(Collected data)
○ ○ ○ ○

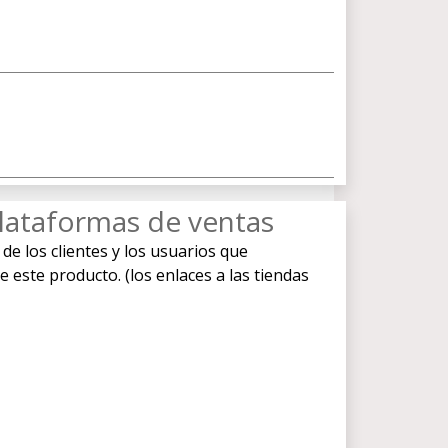
lataformas de ventas
 de los clientes y los usuarios que
ste producto. (los enlaces a las tiendas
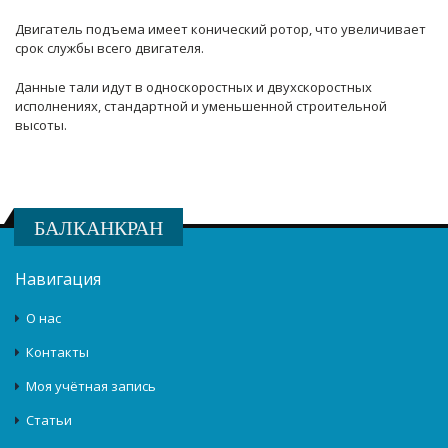
Двигатель подъема имеет конический ротор, что увеличивает
срок службы всего двигателя.
Данные тали идут в односкоростных и двухскоростных
исполнениях, стандартной и уменьшенной строительной
высоты.
БАЛКАНКРАН
Навигация
О нас
Контакты
Моя учётная запись
Статьи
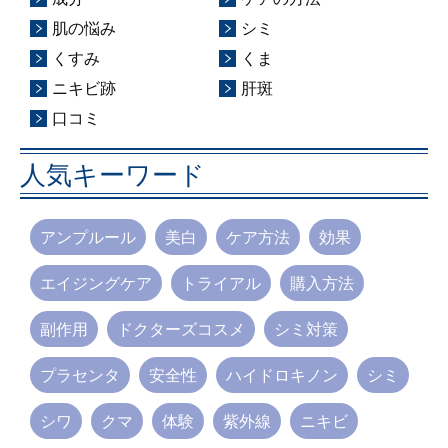
肌の悩み
シミ
くすみ
くま
ニキビ跡
肝斑
口コミ
人気キーワード
アンプルール
美白
ケア方法
効果
エイジングケア
トライアル
購入方法
副作用
ドクターズコスメ
シミ対策
プラセンタ
安全性
ハイドロキノン
シミ
シワ
クマ
体験
紫外線
ニキビ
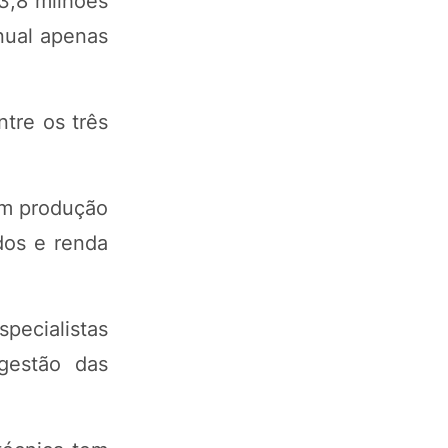
3,8 milhões
nual apenas
tre os três
am produção
dos e renda
specialistas
 gestão das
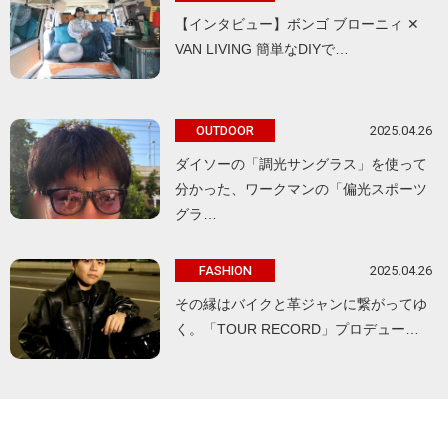
【インタビュー】ボンゴ ブローニィ ✕
VAN LIVING 簡単なDIYで…
2025.04.26
OUTDOOR
ダイソーの「調光サングラス」を使って
分かった、ワークマンの「偏光スポーツ
グラ…
2025.04.26
FASHION
その縁はバイクと革ジャンに繋がってゆ
く。「TOUR RECORD」プロデュー…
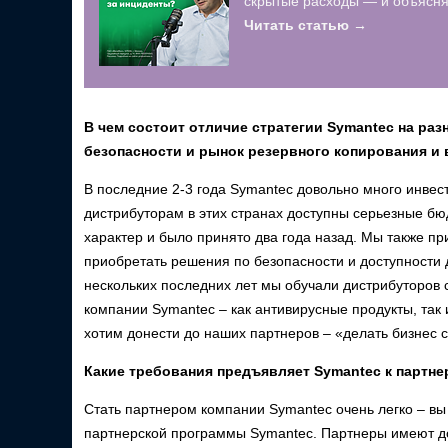
скрытые расходы — и объясняю
Читать статью →
В чем состоит отличие стратегии Symantec на ра
безопасности и рынок резервного копирования и 
В последние 2-3 года Symantec довольно много инвес
дистрибуторам в этих странах доступны серьезные бю
характер и было принято два года назад. Мы также п
приобретать решения по безопасности и доступности д
нескольких последних лет мы обучали дистрибуторов 
компании Symantec – как антивирусные продукты, та
хотим донести до наших партнеров – «делать бизнес 
Какие требования предъявляет Symantec к партн
Стать партнером компании Symantec очень легко – вы
партнерской программы Symantec. Партнеры имеют до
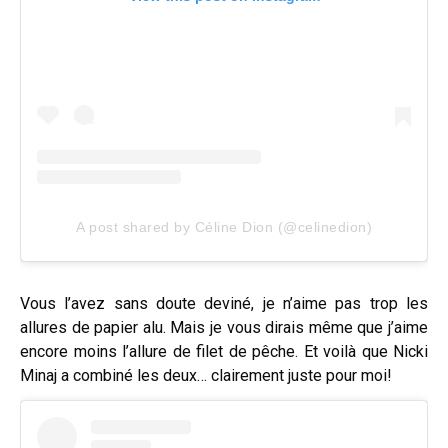
A post shared by Céline Dion (@celinedion)
Vous l’avez sans doute deviné, je n’aime pas trop les
allures de papier alu. Mais je vous dirais même que j’aime
encore moins l’allure de filet de pêche. Et voilà que Nicki
Minaj a combiné les deux… clairement juste pour moi!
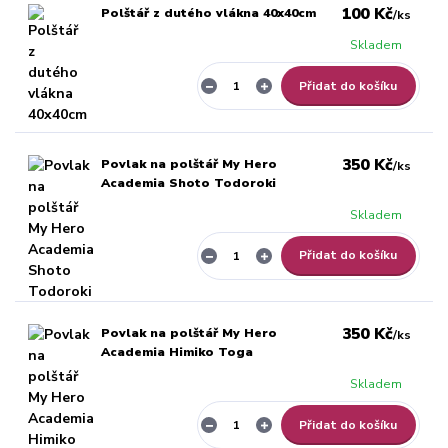
100 Kč
Polštář z dutého vlákna 40x40cm
/
ks
Skladem
Přidat do košíku
350 Kč
Povlak na polštář My Hero
/
ks
Academia Shoto Todoroki
Skladem
Přidat do košíku
350 Kč
Povlak na polštář My Hero
/
ks
Academia Himiko Toga
Skladem
Přidat do košíku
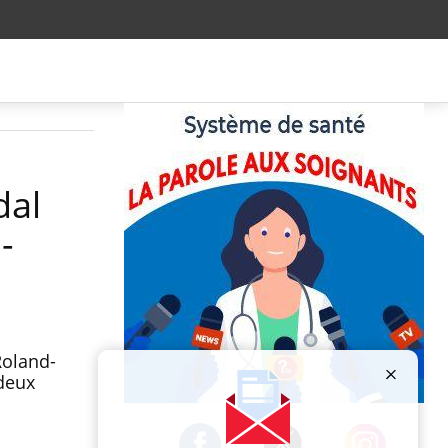
dal
-
Roland-
 deux
Publicité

○ ○ ○ ○

Your answer is all of the records restated word for word, pictures excluded.

## RESPONSE TO THIS EXERCISE
lataformas de ventas
 de los clientes y los usuarios que
ste producto. (los enlaces a las tiendas
Двигатель подъема имеет конический ротор, что увеличивает
срок службы всего двигателя.
Данные тали идут в односкоростных и двухскоростных
исполнениях, стандартной и уменьшенной строительной
высоты.
БАЛКАНКРАН
Навигация
О нас
Контакты
Моя учётная запись
Статьи
肌の悩み
シミ
くすみ
くま
ニキビ跡
肝斑
口コミ
人気キーワード
アンプルール
美白
ケア方法
効果
エイジングケア
トライアル
購入方法
副作用
ドクターズコスメ
シミ対策
プラセンタ
安全性
ハイドロキノン
シミ
シワ
クマ
体験
紫外線
ニキビ
3,8 milhões
nual apenas
tre os três
am produção
dos e renda
specialistas
 gestão das
【インタビュー】ボンゴ ブローニィ ✕
VAN LIVING 簡単なDIYで…
2025.04.26
OUTDOOR
ダイソーの「調光サングラス」を使って
分かった、ワークマンの「偏光スポーツ
グラ…
2025.04.26
FASHION
その縁はバイクと革ジャンに繋がってゆ
く。「TOUR RECORD」プロデュー…
скрытые расходы — и объясняю
Читать статью →
В чем состоит отличие стратегии Symantec на ра
безопасности и рынок резервного копирования и 
В последние 2-3 года Symantec довольно много инвес
дистрибуторам в этих странах доступны серьезные бю
характер и было принято два года назад. Мы также п
приобретать решения по безопасности и доступности д
нескольких последних лет мы обучали дистрибуторов 
компании Symantec – как антивирусные продукты, та
хотим донести до наших партнеров – «делать бизнес 
Какие требования предъявляет Symantec к партн
Стать партнером компании Symantec очень легко – вы
партнерской программы Symantec. Партнеры имеют до
A post shared by Céline Dion (@celinedion)
Vous l’avez sans doute deviné, je n’aime pas trop les
allures de papier alu. Mais je vous dirais même que j’aime
encore moins l’allure de filet de pêche. Et voilà que Nicki
Minaj a combiné les deux… clairement juste pour moi!
100 Kč
Polštář z dutého vlákna 40x40cm
/
ks
Skladem
Přidat do košíku
350 Kč
Povlak na polštář My Hero
/
ks
Academia Shoto Todoroki
Skladem
Přidat do košíku
350 Kč
Povlak na polštář My Hero
/
ks
Academia Himiko Toga
Skladem
Přidat do košíku
dal
-
Roland-
 deux
Publicité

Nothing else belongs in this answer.